Digital Democracy

Digitalization and the Public Sphere in Brazil

Opinion | Politicians Among Us

Electoral campaigns of 2020 use gamer culture as strategy of digital communication

By Luiza Carolina dos Santos* e Danielle Sanches** ***

Saturday, November 21st, 8 pm: around 500 thousand people gathered in front of their phones, computers, tablets or televisions to watch the candidate to the City Hall of Sao Paulo, Guilherme Boulos (PSOL) play Among Us with youtuber Felipe Neto and his team. In the morning of Monday, the number of views of the video surpassed 2.5 million, more than 8 thousand comments and 320 thousand likes. In the Sunday afternoon, it was the turn of Manuela D’Ávila (PCdoB), candidate to the City Hall of Porto Alegre, to face the game in another live stream from Felipe Neto’s channel, maintaining the expressive number of views, likes and comments of the candidate of Sao Paulo.

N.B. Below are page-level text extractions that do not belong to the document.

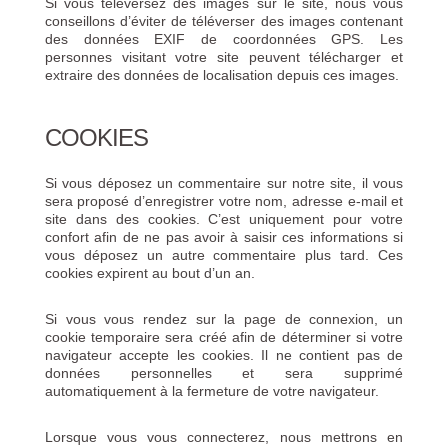
Si vous téléversez des images sur le site, nous vous
conseillons d’éviter de téléverser des images contenant
des données EXIF de coordonnées GPS. Les
personnes visitant votre site peuvent télécharger et
extraire des données de localisation depuis ces images.
COOKIES
Si vous déposez un commentaire sur notre site, il vous
sera proposé d’enregistrer votre nom, adresse e-mail et
site dans des cookies. C’est uniquement pour votre
confort afin de ne pas avoir à saisir ces informations si
vous déposez un autre commentaire plus tard. Ces
cookies expirent au bout d’un an.
Si vous vous rendez sur la page de connexion, un
cookie temporaire sera créé afin de déterminer si votre
navigateur accepte les cookies. Il ne contient pas de
données personnelles et sera supprimé
automatiquement à la fermeture de votre navigateur.
Lorsque vous vous connecterez, nous mettrons en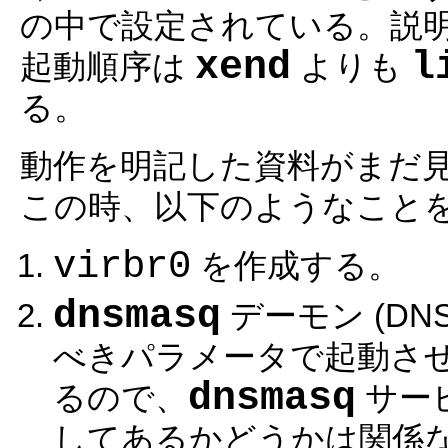
の中で設定されている。説明の
xend
l
起動順序は
よりも
る。
動作を明記した資料がまだ
この時、以下のようなこと
virbr0
を作成する。
dnsmasq
デーモン (DN
べきパラメータで起動さ
dnsmasq
るので、
サービ
してあるかどうかは関係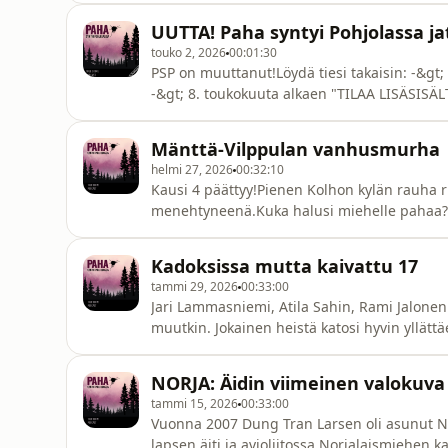
UUTTA! Paha syntyi Pohjolassa ja
touko 2, 2026
00:01:30
PSP on muuttanut!Löydä tiesi takaisin: -&g
-&gt; 8. toukokuuta alkaen "TILAA LISÄSISÄL
kuullaan samassa kodissa Poissa &amp; Täss
kuukausimaksulla!Uusi kausi alkaa 22.5 Pod
Mänttä-Vilppulan vanhusmurha
bonus-jaksoja.IG: pahasyntyipo
helmi 27, 2026
00:32:10
Kausi 4 päättyy!Pienen Kolhon kylän rauha r
menehtyneenä.Kuka halusi miehelle pahaa? Se
vuosista, kuulijat!Seuraa instagramia ( @paha
ajankohtaisista
Kadoksissa mutta kaivattu 17
kuvioista!Lähteet:https://docs.google.co
tammi 29, 2026
00:33:00
usp=shari
Jari Lammasniemi, Atila Sahin, Rami Jalonen 
muutkin. Jokainen heistä katosi hyvin yllätt
tärkeä tiedote podcastin tulevaisuudesta.M
pahasyntyipohjolassapodLähteet:https://do
NORJA: Äidin viimeinen valokuva
3BjsERis1TdpPcE180_tORP9JruxZj62-GMws/e
tammi 15, 2026
00:33:00
Vuonna 2007 Dung Tran Larsen oli asunut No
lapsen äiti ja avioliitossa Norjalaismiehen k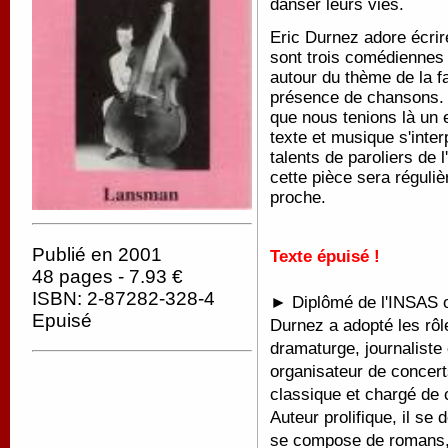
danser leurs vies.
Eric Durnez adore écrir
sont trois comédiennes q
autour du thème de la f
présence de chansons. 
que nous tenions là un 
texte et musique s'inte
talents de paroliers de 
cette pièce sera réguli
proche.
Publié en 2001
Texte épuisé !
48 pages - 7.93 €
ISBN: 2-87282-328-4
► Diplômé de l'INSAS où
Epuisé
Durnez a adopté les rô
dramaturge, journaliste 
organisateur de concert
classique et chargé de
Auteur prolifique, il se
se compose de romans, 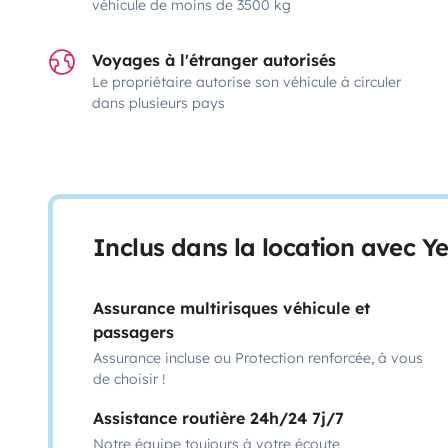
véhicule de moins de 3500 kg
Voyages à l'étranger autorisés
Le propriétaire autorise son véhicule à circuler
dans plusieurs pays
Inclus dans la location avec Y
Assurance multirisques véhicule et
passagers
Assurance incluse ou Protection renforcée, à vous
de choisir !
Assistance routière 24h/24 7j/7
Notre équipe toujours à votre écoute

Both candidates ran in the second round in their respective cities and had expressive growth during their campaigns marked by digital strategies.

From the point of view of communication, this strategy uses what Canadian theorist Marshal McLuhan defines as “the medium is a message”. The act of playing, in this case, is the communication itself and not the discourse that might potentially happen in this environment. While playing, Boulos and Manuela showed their availability of being part of conversation in progress in this environment, which occurs in the terms of the interlocutor and not only of those who speak.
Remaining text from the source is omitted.